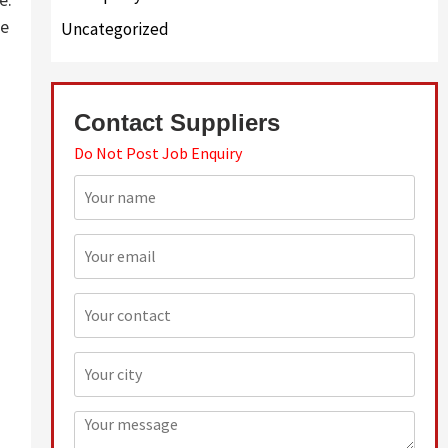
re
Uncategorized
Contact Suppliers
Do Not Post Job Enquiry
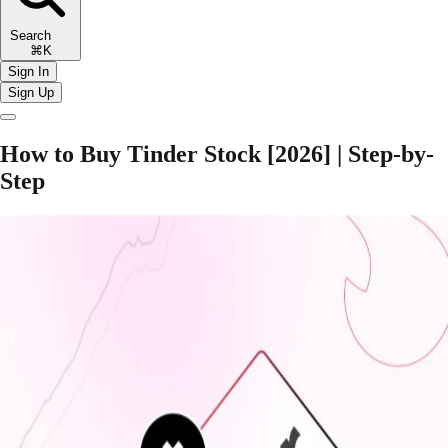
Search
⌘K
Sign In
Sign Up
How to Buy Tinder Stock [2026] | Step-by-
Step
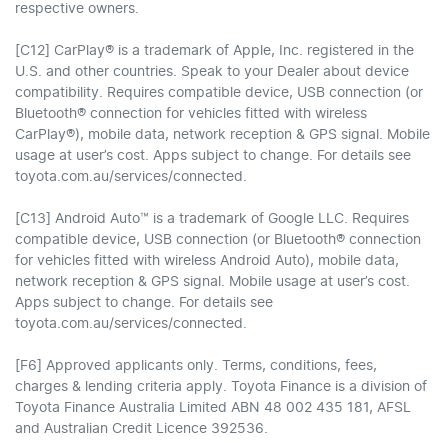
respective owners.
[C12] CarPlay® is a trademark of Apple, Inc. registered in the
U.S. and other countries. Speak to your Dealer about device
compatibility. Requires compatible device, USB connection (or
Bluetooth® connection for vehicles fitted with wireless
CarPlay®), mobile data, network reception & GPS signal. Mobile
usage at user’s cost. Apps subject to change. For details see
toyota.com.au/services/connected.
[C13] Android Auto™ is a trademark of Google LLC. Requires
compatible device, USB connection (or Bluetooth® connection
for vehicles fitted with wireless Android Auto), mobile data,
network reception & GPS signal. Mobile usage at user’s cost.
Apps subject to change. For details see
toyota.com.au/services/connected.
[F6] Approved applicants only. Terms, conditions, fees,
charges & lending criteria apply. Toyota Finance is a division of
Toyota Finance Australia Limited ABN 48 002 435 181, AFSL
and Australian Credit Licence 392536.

=====

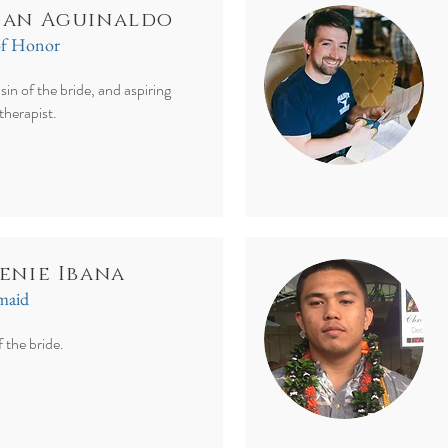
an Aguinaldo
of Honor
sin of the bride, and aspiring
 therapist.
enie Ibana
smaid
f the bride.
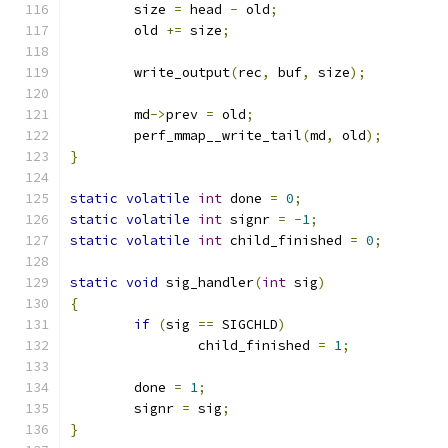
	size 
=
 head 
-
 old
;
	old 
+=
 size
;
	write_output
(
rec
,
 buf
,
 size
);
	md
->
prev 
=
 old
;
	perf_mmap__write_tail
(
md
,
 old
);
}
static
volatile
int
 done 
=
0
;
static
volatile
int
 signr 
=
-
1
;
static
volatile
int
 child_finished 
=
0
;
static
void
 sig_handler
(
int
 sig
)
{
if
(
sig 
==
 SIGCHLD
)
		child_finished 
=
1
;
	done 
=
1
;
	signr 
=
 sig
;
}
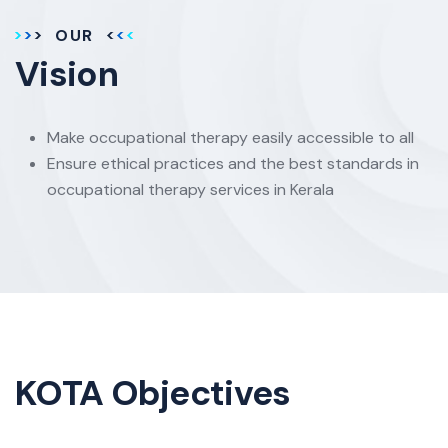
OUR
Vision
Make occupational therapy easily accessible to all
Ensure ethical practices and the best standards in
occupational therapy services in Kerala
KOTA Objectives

=====

### TASK REQUIREMENTS
Where the word "wireless" shows up in a line of the entries above, copy that line.

### TASK RESULT
Bluetooth® connection for vehicles fitted with wireless
for vehicles fitted with wireless Android Auto), mobile data,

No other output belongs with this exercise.